Plus, there are exciting opportunities in new energy areas, such as green hydrogen, or the manufacturing of hydrogen as a fuel via renewable energy. China is one of the few nations that has both the size and economies of scale to develop green hydrogen effectively.

Financing opportunities

These ongoing developments underline the investment and financing opportunities likely to emerge as the nation’s economic outlook brightens. Indeed, our equity strategy team at UBS believes the optimization of contagion controls will increase consumption and renew earnings growth, which, in turn, will support future share valuations across many sectors.

China’s fundamental financial strength should not be underestimated. After all, even during a trying 2022, it had been the most active country in the world for IPOs. The Shanghai Stock Exchange saw 154 A-share IPOs that raised a combined $51.64 billion in 2022, while the Shenzhen Stock Exchange had 187 new listings worth $30.43 billion. They were the first and second most prolific exchanges globally for IPOs last year.

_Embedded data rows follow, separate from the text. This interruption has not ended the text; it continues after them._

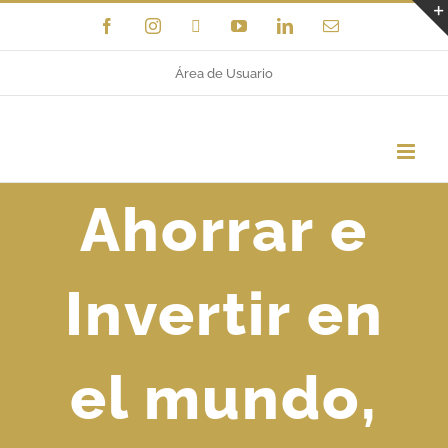
Saltar
Facebook
Instagram
X
YouTube
LinkedIn
Correo
electrónico
al
Área de Usuario
contenido
Ahorrar e
Invertir en
el mundo,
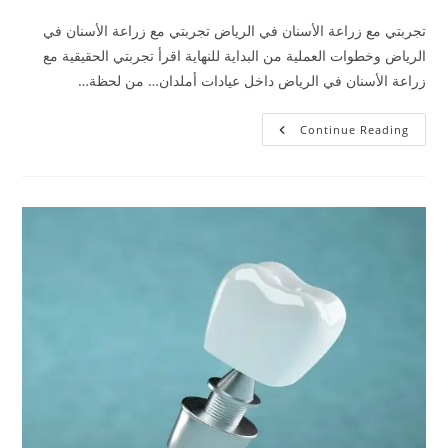
تجربتي مع زراعة الأسنان في الرياض تجربتي مع زراعة الأسنان في
الرياض وخطوات العملية من البداية للنهاية اقرأ تجربتي الحقيقية مع
زراعة الأسنان في الرياض داخل عيادات أملدان… من لحظة…
Continue Reading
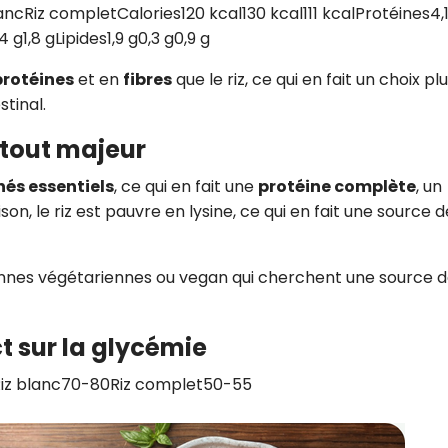
ncRiz completCalories120 kcal130 kcal111 kcalProtéines4,1
 g1,8 gLipides1,9 g0,3 g0,9 g
protéines
et en
fibres
que le riz, ce qui en fait un choix pl
stinal.
atout majeur
nés essentiels
, ce qui en fait une
protéine complète
, un
n, le riz est pauvre en lysine, ce qui en fait une source d
nnes végétariennes ou vegan qui cherchent une source 
t sur la glycémie
Riz blanc70-80Riz complet50-55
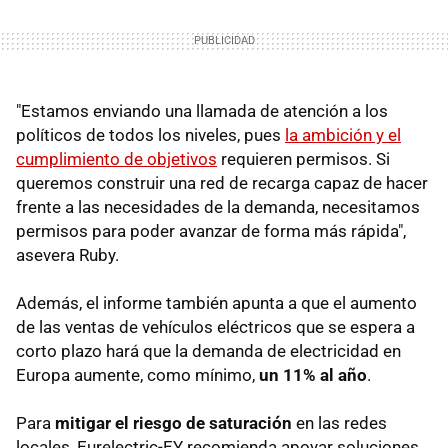
"Estamos enviando una llamada de atención a los
políticos de todos los niveles, pues
la ambición y el
cumplimiento de objetivos
requieren permisos. Si
queremos construir una red de recarga capaz de hacer
frente a las necesidades de la demanda, necesitamos
permisos para poder avanzar de forma más rápida",
asevera Ruby.
Además, el informe también apunta a que el aumento
de las ventas de vehículos eléctricos que se espera a
corto plazo hará que la demanda de electricidad en
Europa aumente, como mínimo,
un 11% al año
.
Para
mitigar el riesgo de saturación
en las redes
locales, Eurelectric-EY recomienda apoyar soluciones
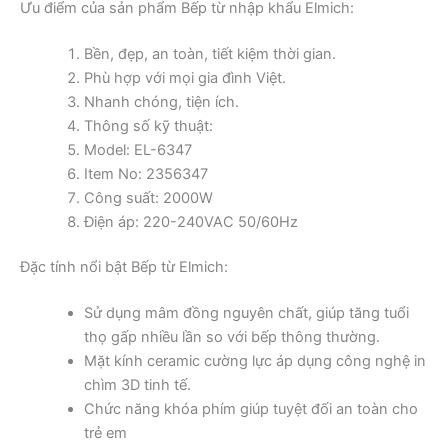
Ưu điểm của sản phẩm Bếp từ nhập khẩu Elmich:
Bền, đẹp, an toàn, tiết kiệm thời gian.
Phù hợp với mọi gia đình Việt.
Nhanh chóng, tiện ích.
Thông số kỹ thuật:
Model: EL-6347
Item No: 2356347
Công suất: 2000W
Điện áp: 220-240VAC 50/60Hz
Đặc tính nổi bật Bếp từ Elmich:
Sử dụng mâm đồng nguyên chất, giúp tăng tuổi
thọ gấp nhiều lần so với bếp thông thường.
Mặt kính ceramic cường lực áp dụng công nghệ in
chìm 3D tinh tế.
Chức năng khóa phím giúp tuyệt đối an toàn cho
trẻ em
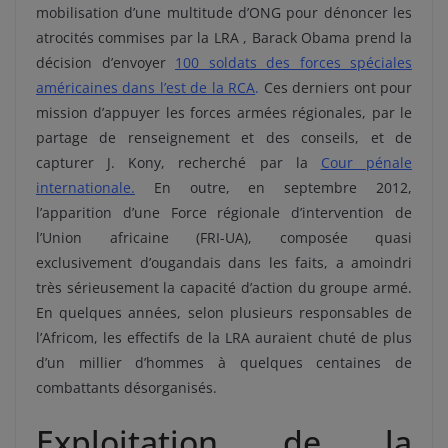
mobilisation d’une multitude d’ONG pour dénoncer les
atrocités commises par la LRA , Barack Obama prend la
décision d’envoyer
1
00 soldats des forces spéciales
américaines dans l’est de la RCA
.
Ces derniers ont pour
mission d’appuyer les forces armées régionales, par le
partage de renseignement et des conseils, et de
capturer J. Kony, recherché par la
Cour pénale
internationale
.
En outre, en septembre 2012,
l’apparition d’une Force régionale d’intervention de
l’Union africaine (FRI-UA), composée quasi
exclusivement d’ougandais dans les faits, a amoindri
très sérieusement la capacité d’action du groupe armé.
En quelques années, selon plusieurs responsables de
l’Africom, les effectifs de la LRA auraient chuté de plus
d’un millier d’hommes à quelques centaines de
combattants désorganisés.
Exploitation de la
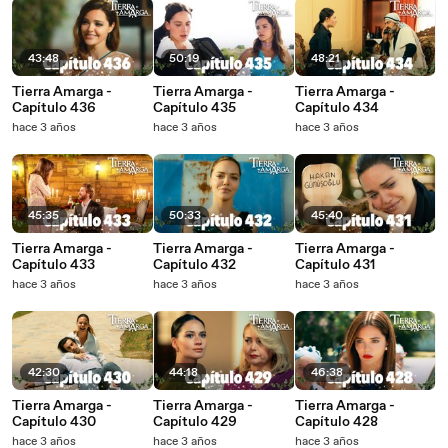
43:48
50:19
48:21
Tierra Amarga -
Tierra Amarga -
Tierra Amarga -
Capítulo 436
Capítulo 435
Capítulo 434
hace 3 años
hace 3 años
hace 3 años
45:35
50:33
45:40
Tierra Amarga -
Tierra Amarga -
Tierra Amarga -
Capítulo 433
Capítulo 432
Capítulo 431
hace 3 años
hace 3 años
hace 3 años
42:30
44:18
46:38
Tierra Amarga -
Tierra Amarga -
Tierra Amarga -
Capítulo 430
Capítulo 429
Capítulo 428
hace 3 años
hace 3 años
hace 3 años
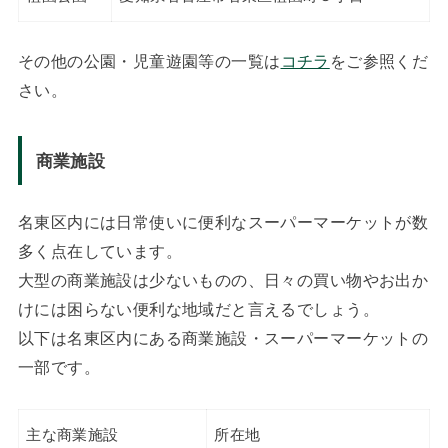
その他の公園・児童遊園等の一覧は
コチラ
をご参照くだ
さい。
商業施設
名東区内には日常使いに便利なスーパーマーケットが数
多く点在しています。
大型の商業施設は少ないものの、日々の買い物やお出か
けには困らない便利な地域だと言えるでしょう。
以下は名東区内にある商業施設・スーパーマーケットの
一部です。
主な商業施設
所在地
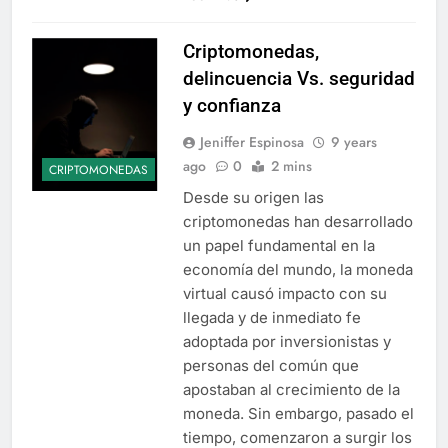
Criptomonedas,
delincuencia Vs. seguridad
y confianza
Jeniffer Espinosa
9 years
ago
0
2 mins
CRIPTOMONEDAS
Desde su origen las
criptomonedas han desarrollado
un papel fundamental en la
economía del mundo, la moneda
virtual causó impacto con su
llegada y de inmediato fe
adoptada por inversionistas y
personas del común que
apostaban al crecimiento de la
moneda. Sin embargo, pasado el
tiempo, comenzaron a surgir los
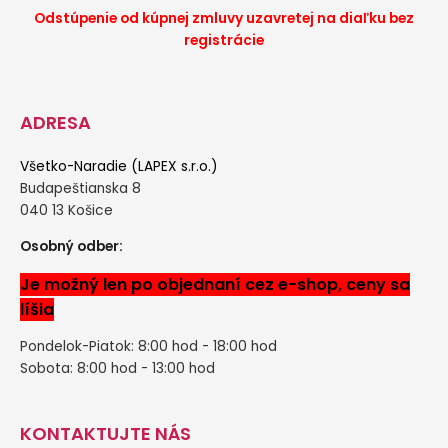
Odstúpenie od kúpnej zmluvy uzavretej na diaľku bez
registrácie
ADRESA
Všetko-Naradie (LAPEX s.r.o.)
Budapeštianska 8
040 13 Košice
Osobný odber:
Je možný len po objednaní cez e-shop, ceny sa
líšia
Pondelok-Piatok: 8:00 hod - 18:00 hod
Sobota: 8:00 hod - 13:00 hod
KONTAKTUJTE NÁS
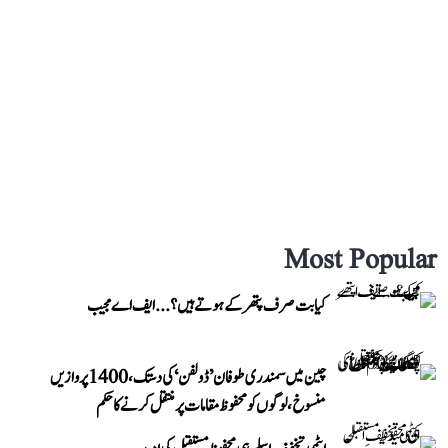
Most Popular
کیا بت صرف پتھر کے ہوتے ہیں؟...ایف اے مجیب
چین میں سمندری طوفان ’ڈولفن‘ کی دستک، 1400 پروازیں
منسوخ، لوگوں کو محفوظ مقامات پر منتقل کرنے کا حکم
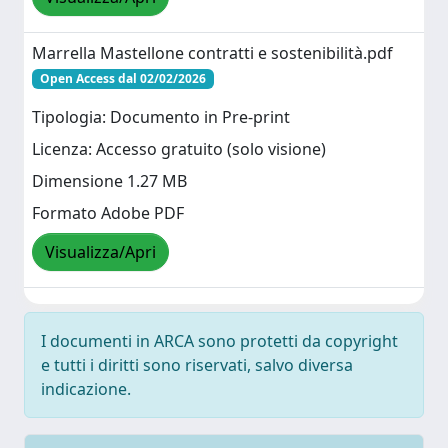
Marrella Mastellone contratti e sostenibilità.pdf
Open Access dal 02/02/2026
Tipologia: Documento in Pre-print
Licenza: Accesso gratuito (solo visione)
Dimensione 1.27 MB
Formato Adobe PDF
Visualizza/Apri
I documenti in ARCA sono protetti da copyright
e tutti i diritti sono riservati, salvo diversa
indicazione.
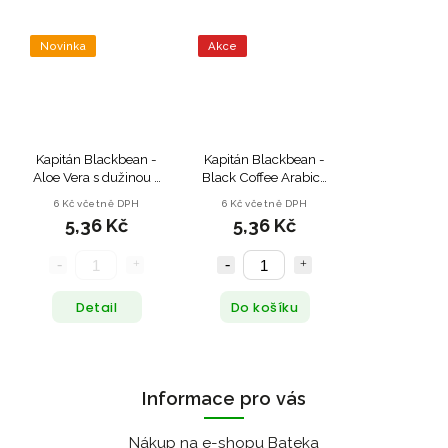
Novinka
Akce
Kapitán Blackbean -
Kapitán Blackbean -
Aloe Vera s dužinou -
Black Coffee Arabica
250ml - Po expirace
- 250ml - po expirace
6 Kč včetně DPH
6 Kč včetně DPH
(17.3.2025)
(17.3.2025)
5,36 Kč
5,36 Kč
Detail
Do košíku
Informace pro vás
Nákup na e-shopu Bateka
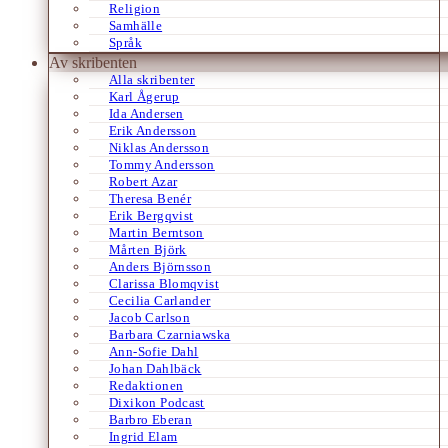
Religion
Samhälle
Språk
Av skribenten
Alla skribenter
Karl Ågerup
Ida Andersen
Erik Andersson
Niklas Andersson
Tommy Andersson
Robert Azar
Theresa Benér
Erik Bergqvist
Martin Berntson
Mårten Björk
Anders Björnsson
Clarissa Blomqvist
Cecilia Carlander
Jacob Carlson
Barbara Czarniawska
Ann-Sofie Dahl
Johan Dahlbäck
Redaktionen
Dixikon Podcast
Barbro Eberan
Ingrid Elam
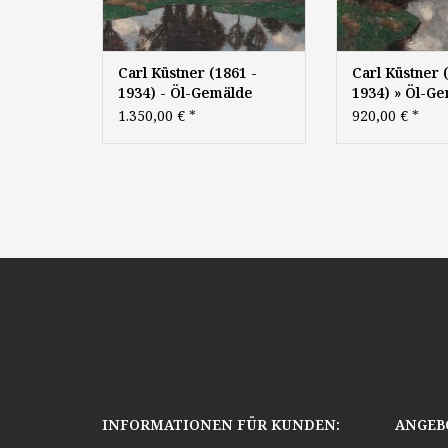
Carl Küstner (1861 -
Carl Küstner 
1934) - Öl-Gemälde
1934) » Öl-G
Landschaft Münchner
Landschaft
1.350,00 €
*
920,00 €
*
Maler
INFORMATIONEN FÜR KUNDEN:
ANGEB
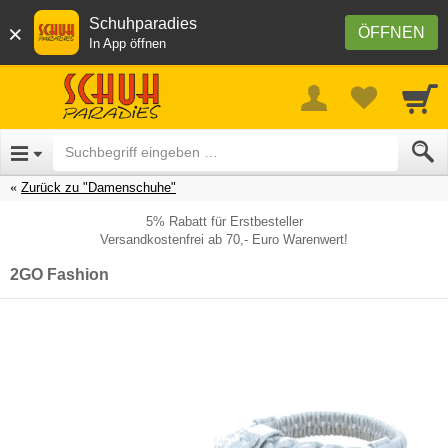
Schuhparadies
×
ÖFFNEN
In App öffnen
Zurück zu "Damenschuhe"
5% Rabatt für Erstbesteller
Versandkostenfrei ab 70,- Euro Warenwert!
2GO Fashion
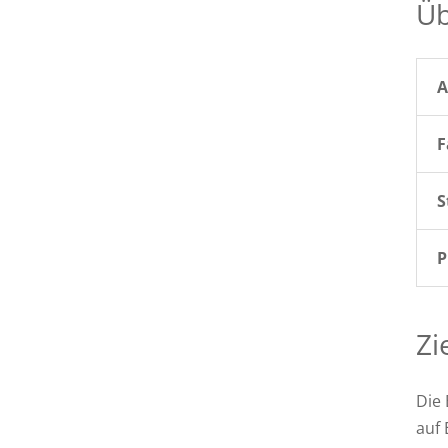
Üb
A
F
S
P
Zi
Die 
auf 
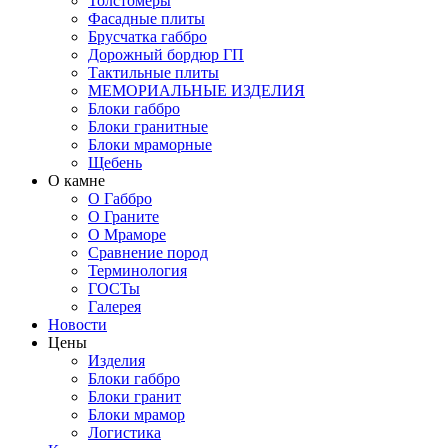
Толстомеры
Фасадные плиты
Брусчатка габбро
Дорожный бордюр ГП
Тактильные плиты
МЕМОРИАЛЬНЫЕ ИЗДЕЛИЯ
Блоки габбро
Блоки гранитные
Блоки мраморные
Щебень
О камне
О Габбро
О Граните
О Мраморе
Сравнение пород
Терминология
ГОСТы
Галерея
Новости
Цены
Изделия
Блоки габбро
Блоки гранит
Блоки мрамор
Логистика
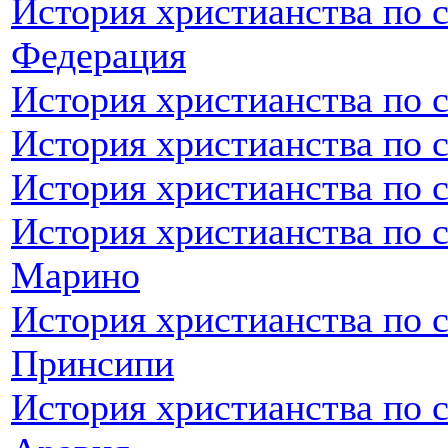
История христианства по 
Федерация
История христианства по 
История христианства по 
История христианства по 
История христианства по с
Марино
История христианства по 
Принсипи
История христианства по 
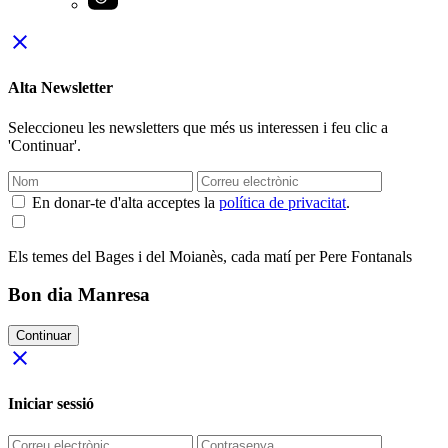
close
Alta Newsletter
Seleccioneu les newsletters que més us interessen i feu clic a
'Continuar'.
En donar-te d'alta acceptes la
política de privacitat
.
Els temes del Bages i del Moianès, cada matí per Pere Fontanals
Bon dia Manresa
Continuar
close
Iniciar sessió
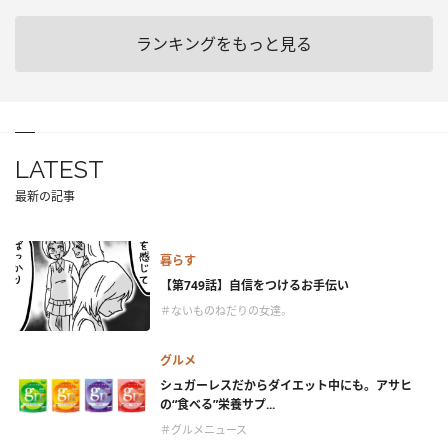
ランキングをもっと見る
LATEST
最新の記事
暮らす
【第749話】自信をつけるお手伝い
＃ないものねだりの女達。
グルメ
シュガーレスだからダイエット中にも。アサヒ
の“食べる”栄養サプ...
＃グルメニュース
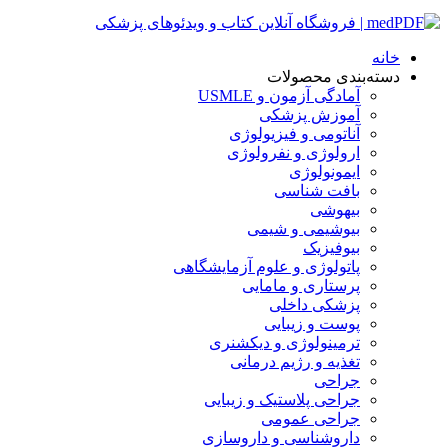
خانه
دسته‌بندی محصولات
آمادگی آزمون و USMLE
آموزش پزشکی
آناتومی و فیزیولوژی
ارولوژی و نفرولوژی
ایمونولوژی
بافت شناسی
بیهوشی
بیوشیمی و شیمی
بیوفیزیک
پاتولوژی و علوم آزمایشگاهی
پرستاری و مامایی
پزشکی داخلی
پوست و زیبایی
ترمینولوژی و دیکشنری
تغذیه و رژیم درمانی
جراحی
جراحی پلاستیک و زیبایی
جراحی عمومی
داروشناسی و داروسازی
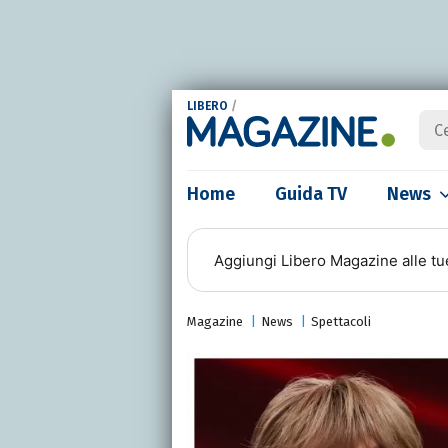
LIBERO
/
Home
Guida TV
News
Aggiungi
Libero Magazine
alle tu
Magazine
News
Spettacoli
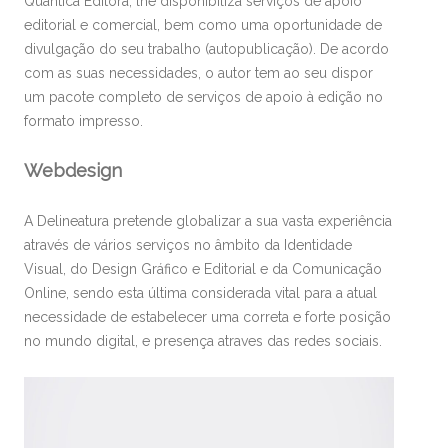
Quântica Editora, lhe disponibiliza serviços de apoio
editorial e comercial, bem como uma oportunidade de
divulgação do seu trabalho (autopublicação). De acordo
com as suas necessidades, o autor tem ao seu dispor
um pacote completo de serviços de apoio à edição no
formato impresso.
Webdesign
A Delineatura pretende globalizar a sua vasta experiência
através de vários serviços no âmbito da Identidade
Visual, do Design Gráfico e Editorial e da Comunicação
Online, sendo esta última considerada vital para a atual
necessidade de estabelecer uma correta e forte posição
no mundo digital, e presença atraves das redes sociais.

China is coming out of a challenging period, but its authorities have a plan to increase the wealth of its citizens, accelerate technological development and take action against climate change. The country also boasts the world’s second-largest capital market, has many quality companies seeking capital and has no shortage of local investors willing to supply it. So, all is set for economic momentum to accelerate in 2023.

At UBS, we have long held the position that, when it comes to China, the long game is the best game. We’re there and will continue to be there for our clients in China as well as for those who want to invest in China. And international investors shouldn’t miss out on the many opportunities it offers.

The writer is CEO of UBS Group. The views don’t necessarily reflect those of China Daily.